FIG. 5 is an overall perspective view of a cam member.

[Explanation of symbols]

 1 Brake Pedal (Brake Operation Member) 2 Sliding Member 21 Piston Part 3 Cam Member 3a, 3b, 3c, 3d Cam Surface 36 Shaft 39 Motor (Rotation Driving Means) 4 Coil Spring (Elastic Member) 51 Brake Stroke Sensor (Detecting Means) 52 Brake operating force sensor (detection means)

Claims (3)

[Claims] 1. An electronically controlled brake device comprising: means for detecting operation information of a brake operation member; and means for controlling an operation force of a wheel brake based on the detected operation information. However, the sliding member that moves straight forward and backward according to the operation and the linear movement in the direction intersecting the moving direction of the sliding member are arranged so that the sliding member comes into contact with the moving amount of the sliding member. An electronically controlled brake device comprising: a cam member having a cam surface whose contact angle changes in accordance with the above; and an elastic member arranged behind the cam member for urging the cam member in the forward direction. 2. The cam member is rotatably provided around a shaft, and cam surfaces having different shapes are formed at a plurality of circumferential positions on the outer circumference of the cam member, and one of the cam surfaces is rotated by a rotation driving means.
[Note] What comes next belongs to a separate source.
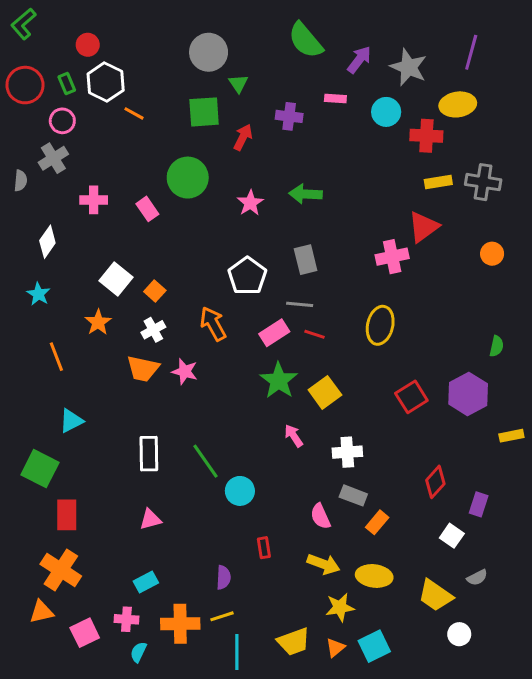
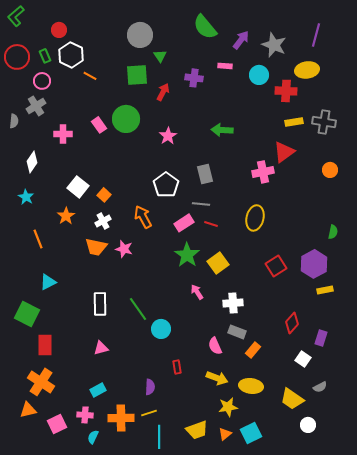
green arrow: (306, 194) -> (222, 130), moved
pink rectangle: (147, 209) -> (99, 125), moved
yellow rectangle: (511, 436) -> (325, 290), moved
The electronically controlled brake device according to claim 1, wherein the electronically controlled brake device is selectively brought into contact with. 3. The electronic device according to claim 1, wherein the sliding member has a piston portion, and a hydraulic pressure of hydraulic fluid supplied according to an operation amount of the brake operating member is applied to the piston portion. Control braking device.